[Start of section]

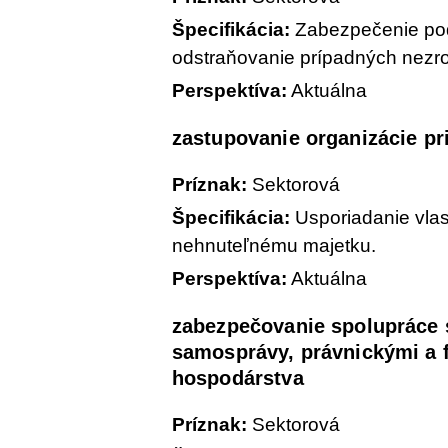
Špecifikácia:
Zabezpečenie pod
odstraňovanie prípadných nezrov
Perspektíva:
Aktuálna
zastupovanie organizácie pr
Príznak:
Sektorová
Špecifikácia:
Usporiadanie vlas
nehnuteľnému majetku.
Perspektíva:
Aktuálna
zabezpečovanie spolupráce s
samosprávy, právnickými a 
hospodárstva
Príznak:
Sektorová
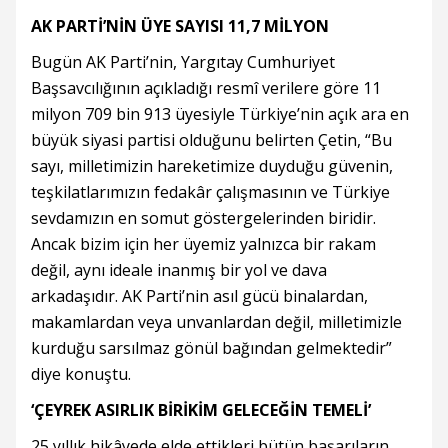
AK PARTİ’NİN ÜYE SAYISI 11,7 MİLYON
Bugün AK Parti’nin, Yargıtay Cumhuriyet
Başsavcılığının açıkladığı resmî verilere göre 11
milyon 709 bin 913 üyesiyle Türkiye’nin açık ara en
büyük siyasi partisi olduğunu belirten Çetin, “Bu
sayı, milletimizin hareketimize duyduğu güvenin,
teşkilatlarımızın fedakâr çalışmasının ve Türkiye
sevdamızın en somut göstergelerinden biridir.
Ancak bizim için her üyemiz yalnızca bir rakam
değil, aynı ideale inanmış bir yol ve dava
arkadaşıdır. AK Parti’nin asıl gücü binalardan,
makamlardan veya unvanlardan değil, milletimizle
kurduğu sarsılmaz gönül bağından gelmektedir”
diye konuştu.
‘ÇEYREK ASIRLIK BİRİKİM GELECEĞİN TEMELİ’
25 yıllık hikâyede elde ettikleri bütün başarıların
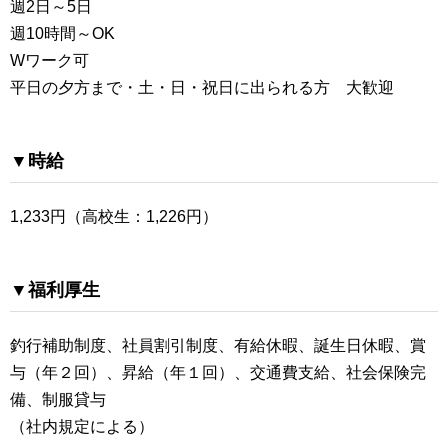
週2日～5日
週10時間～OK
Wワーク可
平日の夕方まで・土・日・祝日に出られる方 大歓迎
▼時給
1,233円（高校生：1,226円）
▼福利厚生
釣行補助制度、社員割引制度、有給休暇、誕生日休暇、賞
与（年２回）、昇給（年１回）、交通費支給、社会保険完
備、制服貸与
（社内規定による）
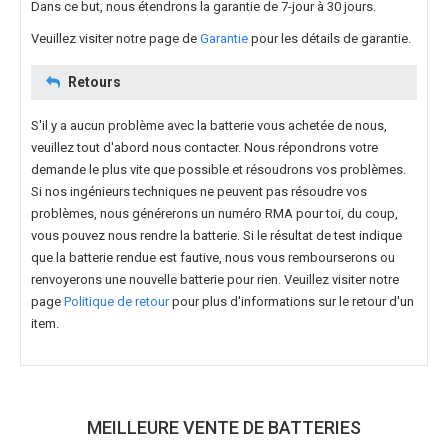
Dans ce but, nous étendrons la garantie de 7-jour à 30 jours.
Veuillez visiter notre page de
Garantie
pour les détails de garantie.
Retours
S'il y a aucun problème avec la batterie vous achetée de nous,
veuillez tout d'abord nous contacter. Nous répondrons votre
demande le plus vite que possible et résoudrons vos problèmes.
Si nos ingénieurs techniques ne peuvent pas résoudre vos
problèmes, nous générerons un numéro RMA pour toi, du coup,
vous pouvez nous rendre la batterie. Si le résultat de test indique
que la batterie rendue est fautive, nous vous rembourserons ou
renvoyerons une nouvelle batterie pour rien. Veuillez visiter notre
page
Politique de retour
pour plus d'informations sur le retour d'un
item.
MEILLEURE VENTE DE BATTERIES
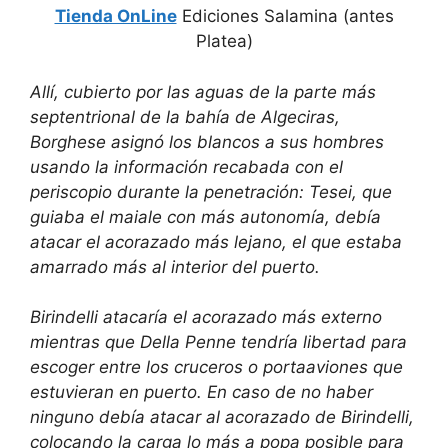
Tienda OnLine
Ediciones Salamina (antes
Platea)
Allí, cubierto por las aguas de la parte más
septentrional de la bahía de Algeciras,
Borghese asignó los blancos a sus hombres
usando la información recabada con el
periscopio durante la penetración: Tesei, que
guiaba el maiale con más autonomía, debía
atacar el acorazado más lejano, el que estaba
amarrado más al interior del puerto.
Birindelli atacaría el acorazado más externo
mientras que Della Penne tendría libertad para
escoger entre los cruceros o portaaviones que
estuvieran en puerto. En caso de no haber
ninguno debía atacar al acorazado de Birindelli,
colocando la carga lo más a popa posible para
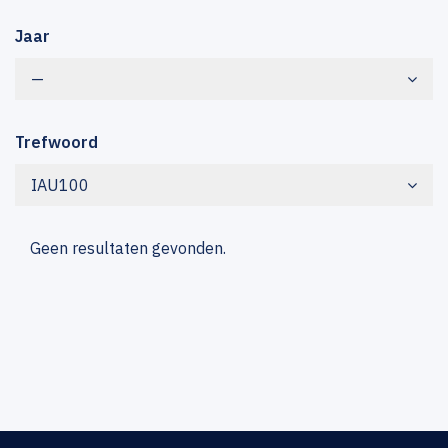
Jaar
—
Trefwoord
IAU100
Geen resultaten gevonden.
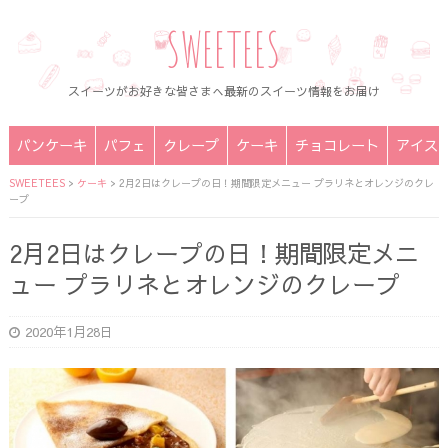
SWEETEES
スイーツがお好きな皆さまへ最新のスイーツ情報をお届け
パンケーキ
パフェ
クレープ
ケーキ
チョコレート
アイス
SWEETEES
>
ケーキ
>
2月2日はクレープの日！期間限定メニュー プラリネとオレンジのクレ
ープ
2月2日はクレープの日！期間限定メニ
ュー プラリネとオレンジのクレープ
2020年1月28日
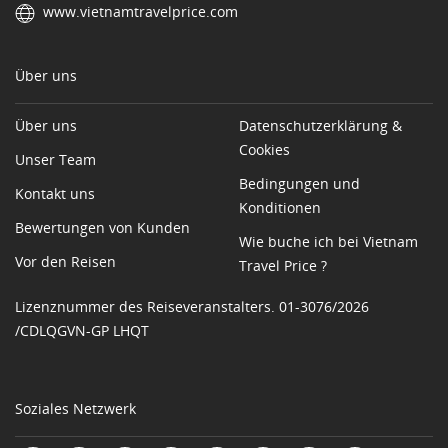
www.vietnamtravelprice.com
Über uns
Über uns
Datenschutzerklärung &
Cookies
Unser Team
Bedingungen und
Kontakt uns
Konditionen
Bewertungen von Kunden
Wie buche ich bei Vietnam
Vor den Reisen
Travel Price ?
Lizenznummer des Reiseveranstalters. 01-3076/2026
/CDLQGVN-GP LHQT
Soziales Netzwerk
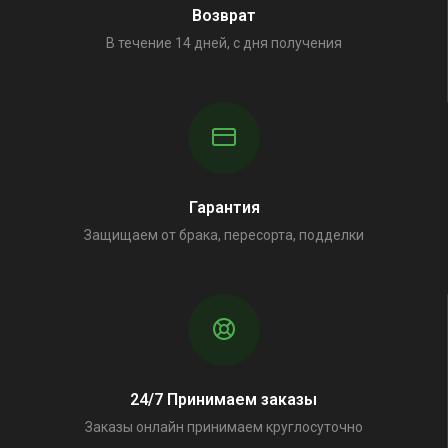
Возврат
В течение 14 дней, с дня получения
Гарантия
Защищаем от брака, пересорта, подделки
24/7 Принимаем заказы
Заказы онлайн принимаем круглосуточно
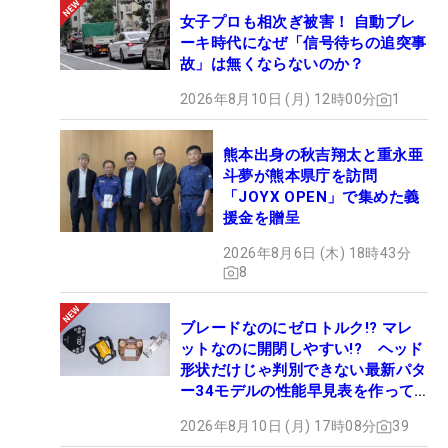
女子プロも相次ぎ被害！ 自動ブレ
ーキ時代になぜ「信号待ちの追突事
故」は無くならないのか？
2026年8月10日 (月) 12時00分
1
熊本出身の秋吉翔太と重永亜
斗夢が熊本県庁を訪問
「JOYX OPEN」で集めた義
援金を贈呈
2026年8月6日 (木) 18時43分
8
ブレードなのにゼロトルク!? マレ
ットなのに開閉しやすい!? ヘッド
形状だけじゃ判別できない最新パタ
ー34モデルの性能早見表を作って
みた #ギアカタログ2026
2026年8月10日 (月) 17時08分
39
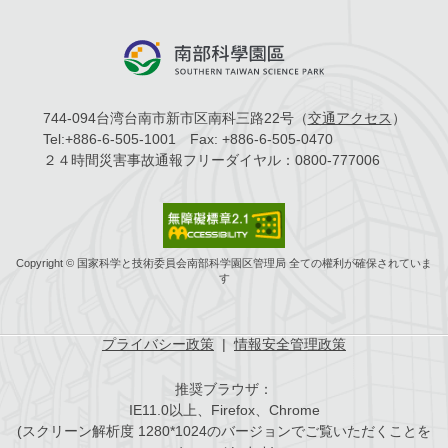
744-094台湾台南市新市区南科三路22号（
交通アクセス
）
Tel:
+886-6-505-1001
Fax:
+886-6-505-0470
２４時間災害事故通報フリーダイヤル：
0800-777006
Copyright © 国家科学と技術委員会南部科学園区管理局 全ての權利が確保されていま
す
プライバシー政策
|
情報安全管理政策
推奨ブラウザ：
IE11.0以上、Firefox、Chrome
(スクリーン解析度 1280*1024のバージョンでご覧いただくことを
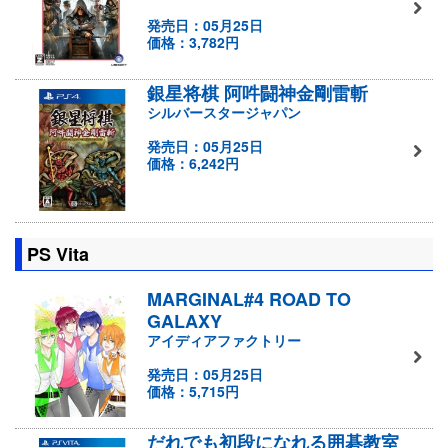
発売日：05月25日
価格：3,782円
銀星将棋 阿吽闘神金剛雷斬
シルバースタージャパン
発売日：05月25日
価格：6,242円
PS Vita
MARGINAL#4 ROAD TO
GALAXY
アイディアファクトリー
発売日：05月25日
価格：5,715円
だれでも初段になれる囲碁教室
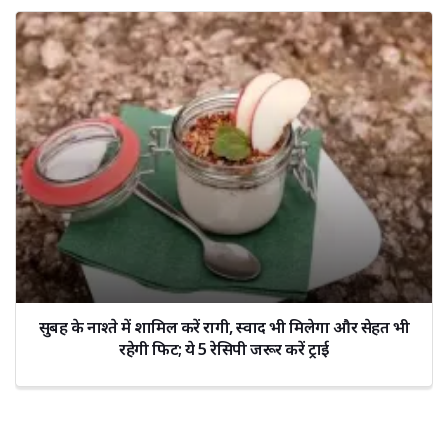
सुबह के नाश्ते में शामिल करें रागी, स्वाद भी मिलेगा और सेहत भी
रहेगी फिट; ये 5 रेसिपी जरूर करें ट्राई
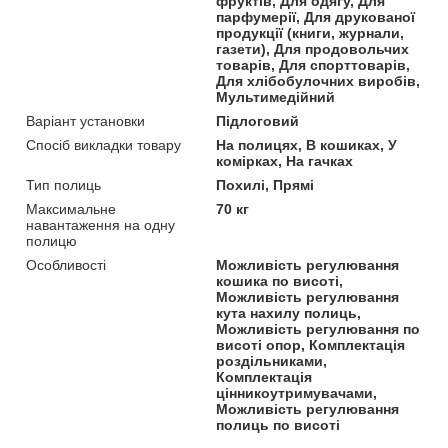
фруктів, Для одягу, Для
парфумерії, Для друкованої
продукції (книги, журнали,
газети), Для продовольчих
товарів, Для спорттоварів,
Для хлібобулочних виробів,
Мультимедійний
Варіант установки
Підлоговий
Спосіб викладки товару
На полицях, В кошиках, У
комірках, На гачках
Тип полиць
Похилі, Прямі
Максимальне
70 кг
навантаження на одну
полицю
Особливості
Можливість регулювання
кошика по висоті,
Можливість регулювання
кута нахилу полиць,
Можливість регулювання по
висоті опор, Комплектація
роздільниками,
Комплектація
цінникоутримувачами,
Можливість регулювання
полиць по висоті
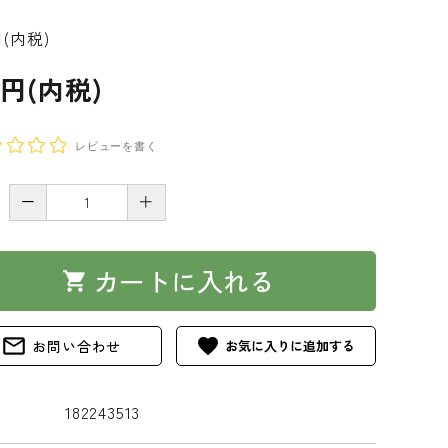
円(内税)
0円(内税)
レビューを書く
－
＋
カートに入れる
shopping_cart
mail_outline
favorite
お問い合わせ
182243513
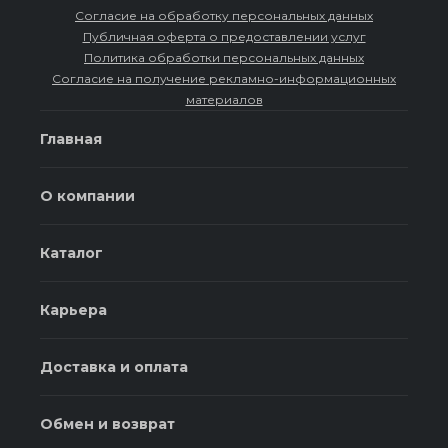
Согласие на обработку персональных данных
Публичная оферта о предоставлении услуг
Политика обработки персональных данных
Согласие на получение рекламно-информационных
материалов
Главная
О компании
Каталог
Карьера
Доставка и оплата
Обмен и возврат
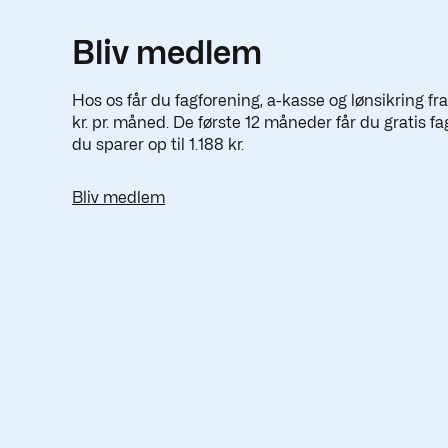
Bliv medlem
Hos os får du fagforening, a-kasse og lønsikring fr
kr. pr. måned. De første 12 måneder får du gratis fa
du sparer op til 1.188 kr.
Bliv medlem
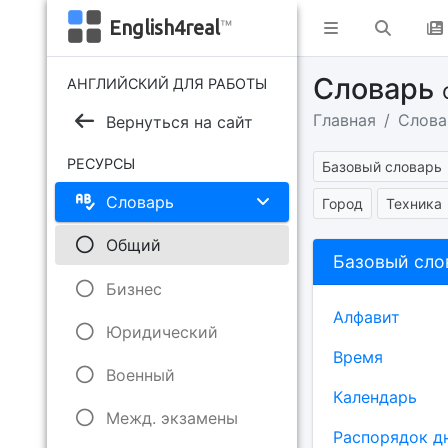
English4real
™
Словарь
АНГЛИЙСКИЙ ДЛЯ РАБОТЫ
Главная
Слова
Вернуться на сайт
РЕСУРСЫ
Базовый словарь
Словарь
Город
Техника
Общий
Базовый сло
Бизнес
Алфавит
Юридический
Время
Военный
Календарь
Межд. экзамены
Распорядок д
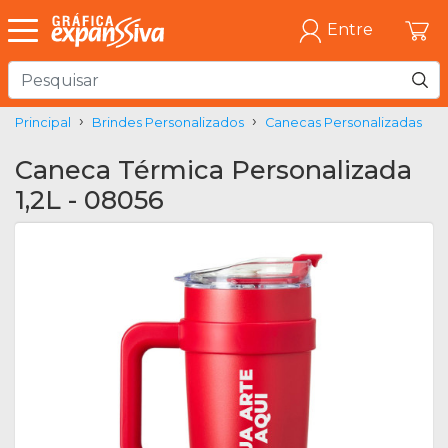
Entre
Principal
Brindes Personalizados
Canecas Personalizadas
Caneca Térmica Personalizada
1,2L - 08056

[End of section]

AIM OF THE TASK –
Images aside, return each entry above precisely as it stands.

ANSWER TO THIS TASK –
Špecifikácia:
Zabezpečenie pod
odstraňovanie prípadných nezrov
Perspektíva:
Aktuálna
zastupovanie organizácie pr
Príznak:
Sektorová
Špecifikácia:
Usporiadanie vlas
nehnuteľnému majetku.
Perspektíva:
Aktuálna
zabezpečovanie spolupráce s
samosprávy, právnickými a 
hospodárstva
Príznak:
Sektorová
AK PARTİ’NİN ÜYE SAYISI 11,7 MİLYON
Bugün AK Parti’nin, Yargıtay Cumhuriyet
Başsavcılığının açıkladığı resmî verilere göre 11
milyon 709 bin 913 üyesiyle Türkiye’nin açık ara en
büyük siyasi partisi olduğunu belirten Çetin, “Bu
sayı, milletimizin hareketimize duyduğu güvenin,
teşkilatlarımızın fedakâr çalışmasının ve Türkiye
sevdamızın en somut göstergelerinden biridir.
Ancak bizim için her üyemiz yalnızca bir rakam
değil, aynı ideale inanmış bir yol ve dava
arkadaşıdır. AK Parti’nin asıl gücü binalardan,
makamlardan veya unvanlardan değil, milletimizle
kurduğu sarsılmaz gönül bağından gelmektedir”
diye konuştu.
‘ÇEYREK ASIRLIK BİRİKİM GELECEĞİN TEMELİ’
25 yıllık hikâyede elde ettikleri bütün başarıların
週2日～5日
週10時間～OK
Wワーク可
平日の夕方まで・土・日・祝日に出られる方 大歓迎
▼時給
1,233円（高校生：1,226円）
▼福利厚生
釣行補助制度、社員割引制度、有給休暇、誕生日休暇、賞
与（年２回）、昇給（年１回）、交通費支給、社会保険完
備、制服貸与
（社内規定による）
Dans ce but, nous étendrons la garantie de 7-jour à 30 jours.
Veuillez visiter notre page de
Garantie
pour les détails de garantie.
Retours
S'il y a aucun problème avec la batterie vous achetée de nous,
veuillez tout d'abord nous contacter. Nous répondrons votre
demande le plus vite que possible et résoudrons vos problèmes.
Si nos ingénieurs techniques ne peuvent pas résoudre vos
problèmes, nous générerons un numéro RMA pour toi, du coup,
vous pouvez nous rendre la batterie. Si le résultat de test indique
que la batterie rendue est fautive, nous vous rembourserons ou
renvoyerons une nouvelle batterie pour rien. Veuillez visiter notre
page
Politique de retour
pour plus d'informations sur le retour d'un
item.
MEILLEURE VENTE DE BATTERIES
Tienda OnLine
Ediciones Salamina (antes
Platea)
Allí, cubierto por las aguas de la parte más
septentrional de la bahía de Algeciras,
Borghese asignó los blancos a sus hombres
usando la información recabada con el
periscopio durante la penetración: Tesei, que
guiaba el maiale con más autonomía, debía
atacar el acorazado más lejano, el que estaba
amarrado más al interior del puerto.
Birindelli atacaría el acorazado más externo
mientras que Della Penne tendría libertad para
escoger entre los cruceros o portaaviones que
estuvieran en puerto. En caso de no haber
ninguno debía atacar al acorazado de Birindelli,
colocando la carga lo más a popa posible para
Jaar
—
Trefwoord
IAU100
Geen resultaten gevonden.
SWEETEES
スイーツがお好きな皆さまへ最新のスイーツ情報をお届け
パンケーキ
パフェ
クレープ
ケーキ
チョコレート
アイス
SWEETEES
>
ケーキ
>
2月2日はクレープの日！期間限定メニュー プラリネとオレンジのクレ
ープ
2月2日はクレープの日！期間限定メニ
ュー プラリネとオレンジのクレープ
2020年1月28日
www.vietnamtravelprice.com
Über uns
Über uns
Datenschutzerklärung &
Cookies
Unser Team
Bedingungen und
Kontakt uns
Konditionen
Bewertungen von Kunden
Wie buche ich bei Vietnam
Vor den Reisen
Travel Price ?
Lizenznummer des Reiseveranstalters. 01-3076/2026
/CDLQGVN-GP LHQT
Soziales Netzwerk
Возврат
В течение 14 дней, с дня получения
Гарантия
Защищаем от брака, пересорта, подделки
24/7 Принимаем заказы
Заказы онлайн принимаем круглосуточно
女子プロも相次ぎ被害！ 自動ブレ
ーキ時代になぜ「信号待ちの追突事
故」は無くならないのか？
2026年8月10日 (月) 12時00分
1
熊本出身の秋吉翔太と重永亜
斗夢が熊本県庁を訪問
「JOYX OPEN」で集めた義
援金を贈呈
2026年8月6日 (木) 18時43分
8
ブレードなのにゼロトルク!? マレ
ットなのに開閉しやすい!? ヘッド
形状だけじゃ判別できない最新パタ
ー34モデルの性能早見表を作って
みた #ギアカタログ2026
2026年8月10日 (月) 17時08分
39
744-094台湾台南市新市区南科三路22号（
交通アクセス
）
Tel:
+886-6-505-1001
Fax:
+886-6-505-0470
２４時間災害事故通報フリーダイヤル：
0800-777006
Copyright © 国家科学と技術委員会南部科学園区管理局 全ての權利が確保されていま
す
プライバシー政策
|
情報安全管理政策
推奨ブラウザ：
IE11.0以上、Firefox、Chrome
(スクリーン解析度 1280*1024のバージョンでご覧いただくことを
発売日：05月25日
価格：3,782円
銀星将棋 阿吽闘神金剛雷斬
シルバースタージャパン
発売日：05月25日
価格：6,242円
PS Vita
MARGINAL#4 ROAD TO
GALAXY
アイディアファクトリー
発売日：05月25日
価格：5,715円
だれでも初段になれる囲碁教室
सुबह के नाश्ते में शामिल करें रागी, स्वाद भी मिलेगा और सेहत भी
रहेगी फिट; ये 5 रेसिपी जरूर करें ट्राई
фруктів, Для одягу, Для
парфумерії, Для друкованої
продукції (книги, журнали,
газети), Для продовольчих
товарів, Для спорттоварів,
Для хлібобулочних виробів,
Мультимедійний
Варіант установки
Підлоговий
Спосіб викладки товару
На полицях, В кошиках, У
комірках, На гачках
Тип полиць
Похилі, Прямі
Максимальне
70 кг
навантаження на одну
полицю
Особливості
Можливість регулювання
кошика по висоті,
Можливість регулювання
кута нахилу полиць,
Можливість регулювання по
висоті опор, Комплектація
роздільниками,
Комплектація
цінникоутримувачами,
Можливість регулювання
полиць по висоті
円(内税)
0円(内税)
レビューを書く
－
＋
カートに入れる
shopping_cart
mail_outline
favorite
お問い合わせ
182243513
Согласие на обработку персональных данных
Публичная оферта о предоставлении услуг
Политика обработки персональных данных
Согласие на получение рекламно-информационных
материалов
Главная
О компании
Каталог
Карьера
Доставка и оплата
Обмен и возврат
Bliv medlem
Hos os får du fagforening, a-kasse og lønsikring fr
kr. pr. måned. De første 12 måneder får du gratis fa
du sparer op til 1.188 kr.
Bliv medlem
English4real
™
Словарь
АНГЛИЙСКИЙ ДЛЯ РАБОТЫ
Главная
Слова
Вернуться на сайт
РЕСУРСЫ
Базовый словарь
Словарь
Город
Техника
Общий
Базовый сло
Бизнес
Алфавит
Юридический
Время
Военный
Календарь
Межд. экзамены
Распорядок д
Entre
Principal
Brindes Personalizados
Canecas Personalizadas
Caneca Térmica Personalizada
1,2L - 08056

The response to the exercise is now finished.